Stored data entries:
______________________________

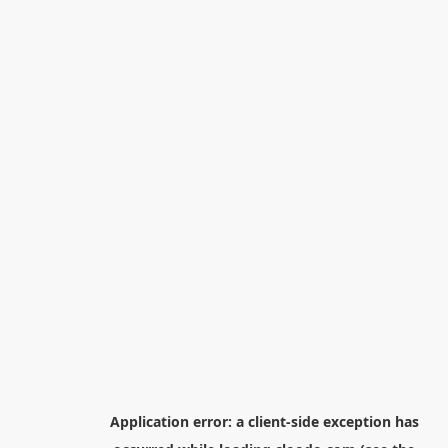
Application error: a
client
-side exception has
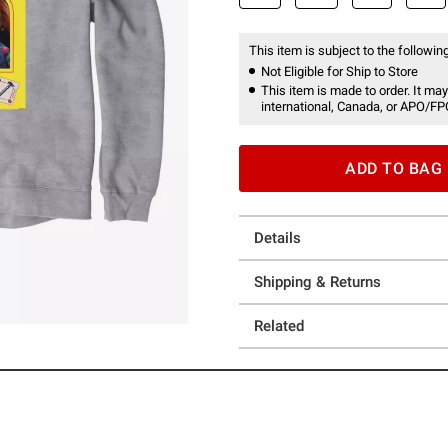
This item is subject to the following
Not Eligible for Ship to Store
This item is made to order. It may
international, Canada, or APO/FP
ADD TO BAG
Details
Shipping & Returns
Related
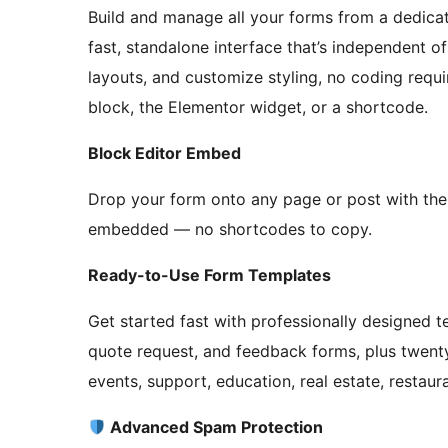
Build and manage all your forms from a dedi
fast, standalone interface that’s independent of
layouts, and customize styling, no coding requ
block, the Elementor widget, or a shortcode.
Block Editor Embed
Drop your form onto any page or post with the
embedded — no shortcodes to copy.
Ready-to-Use Form Templates
Get started fast with professionally designed 
quote request, and feedback forms, plus twenty 
events, support, education, real estate, restaura
Advanced Spam Protection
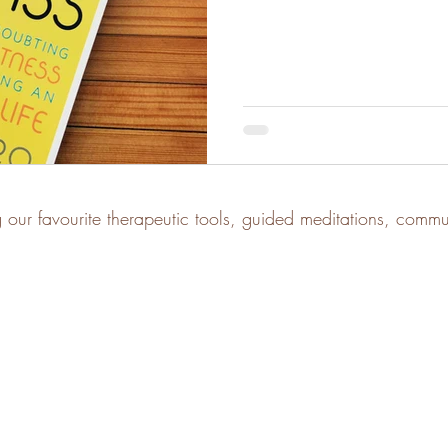
g our favourite therapeutic tools, guided meditations, comm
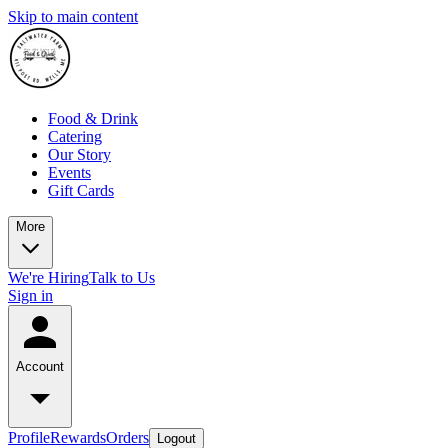
Skip to main content
Food & Drink
Catering
Our Story
Events
Gift Cards
More
We're Hiring
Talk to Us
Sign in
Account
Profile
Rewards
Orders
Logout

______________________________

_Instructions to follow_. Copy here each line of the preceding records with "item" in it.

_Answer section_.
This item is subject to the following
This item is made to order. It may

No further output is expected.